Together in Grief

Bereaved Relatives of Murdered Israelis and Palestinians Visit New York to Plead for Peace

Though this is the group's first national tour, it's not their first trip to the U.S. Last March, they brought a symbolic display of flag-draped coffins representing 773 Palestinians and 203 Israelis who had been killed in the current intifada by that point, and set it up outside the United Nations. They also met with half a dozen members of Congress. In the short time since, those numbers have climbed to more than 1500 Palestinians and more than 500 Israelis, according to the Israeli human rights organization B'Tselem. Meanwhile, says Frankenthal, those Congress members have "done nothing at all."

That's one reason Brit Tzedek is sponsoring the tour, says Marcia Freedman, the group's president and a former member of the Israeli Knesset. "Americans hear only one voice on each side of the conflict—Hamas on one side, and the Sharon government and the settlers on the other," she explains. "The agenda of the conflict is being decided by extremists on both sides, so the more representative, and larger variety of voices who support Israeli withdrawal from the settlements and a two-state solution must be heard here."

"Sharon and Arafat are not going to do it by themselves," says Essawi, even though "people are tired and want things to change." "Israelis are suffering," she adds, and Palestinians "feel more desperate every day, and the way some are responding, going and killing people in a restaurant, is not right."

She and her five-year-old son, Bashir, moved back to her late mother's house outside Jerusalem soon after the intifada erupted.

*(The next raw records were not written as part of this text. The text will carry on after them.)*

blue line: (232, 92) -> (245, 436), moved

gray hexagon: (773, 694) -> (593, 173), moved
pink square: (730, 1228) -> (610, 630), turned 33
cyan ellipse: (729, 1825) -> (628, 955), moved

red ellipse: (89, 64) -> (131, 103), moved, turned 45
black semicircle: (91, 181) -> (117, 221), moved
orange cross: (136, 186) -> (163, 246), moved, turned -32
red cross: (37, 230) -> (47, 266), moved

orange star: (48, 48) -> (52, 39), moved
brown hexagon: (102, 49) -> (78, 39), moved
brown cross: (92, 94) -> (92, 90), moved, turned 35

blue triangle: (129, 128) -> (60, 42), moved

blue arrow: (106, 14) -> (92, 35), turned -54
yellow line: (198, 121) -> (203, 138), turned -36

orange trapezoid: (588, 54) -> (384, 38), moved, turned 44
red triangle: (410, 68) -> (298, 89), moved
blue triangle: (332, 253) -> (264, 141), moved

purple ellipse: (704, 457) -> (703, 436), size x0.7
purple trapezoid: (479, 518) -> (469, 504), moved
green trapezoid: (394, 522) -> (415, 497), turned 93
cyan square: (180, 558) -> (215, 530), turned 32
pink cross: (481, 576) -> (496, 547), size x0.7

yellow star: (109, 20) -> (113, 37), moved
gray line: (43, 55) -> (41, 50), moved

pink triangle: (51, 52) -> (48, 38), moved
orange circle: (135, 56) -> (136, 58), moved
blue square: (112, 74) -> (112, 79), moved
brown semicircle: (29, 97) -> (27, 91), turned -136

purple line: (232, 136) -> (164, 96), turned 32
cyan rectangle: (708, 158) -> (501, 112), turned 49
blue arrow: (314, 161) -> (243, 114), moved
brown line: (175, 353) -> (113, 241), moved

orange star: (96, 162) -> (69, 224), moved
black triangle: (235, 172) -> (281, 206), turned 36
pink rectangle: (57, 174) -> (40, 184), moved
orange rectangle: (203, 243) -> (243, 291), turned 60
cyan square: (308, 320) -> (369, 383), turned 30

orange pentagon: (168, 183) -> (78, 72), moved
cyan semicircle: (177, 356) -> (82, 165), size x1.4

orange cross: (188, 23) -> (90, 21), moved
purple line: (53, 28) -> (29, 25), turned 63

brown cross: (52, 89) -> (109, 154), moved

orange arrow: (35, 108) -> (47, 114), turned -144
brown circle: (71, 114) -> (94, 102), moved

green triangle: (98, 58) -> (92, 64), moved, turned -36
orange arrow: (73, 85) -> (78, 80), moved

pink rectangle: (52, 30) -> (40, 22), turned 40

It's safer there than in Ramallah, where they had been living with her husband. But that means Essawi has barely seen her husband in the last two years; he doesn't have a permit from Israel to spend the night in Jerusalem. Essawi works from home most days rather than spending several hours at checkpoints to and from her Ramallah office. Besides, Bashir has become so traumatized by the guns and tear gas at the checkpoints that he cries whenever he hears they're going to the West Bank city. When Bashir was introduced to Yitzhak Frankenthal, he wondered aloud whether the Jew would kill him. "All he knows is soldiers and settlers," Essawi explains. "I told him they have good people and bad people just like us, but he was terrified to meet Yitzhak." She sighs and adds, "I just want my kid to have a normal life."

That's the simple desire shared by all members of the Families Forum, but one Amiram Goldin, for example, believes is being thwarted by his own government. "When Omri was killed, I didn't feel vengeance," he says. "My major feeling was sadness that we Israelis had not done everything we could to protect our children by bringing an end to the conflict, by making peace."

Yitzhak Frankenthal, Amiram and Tilda Godin, and Dr. Rihab Essawi will be speaking on Saturday, October 19, at 7 p.m. at the Society for the Advancement of Judaism, 15 West 86th Street.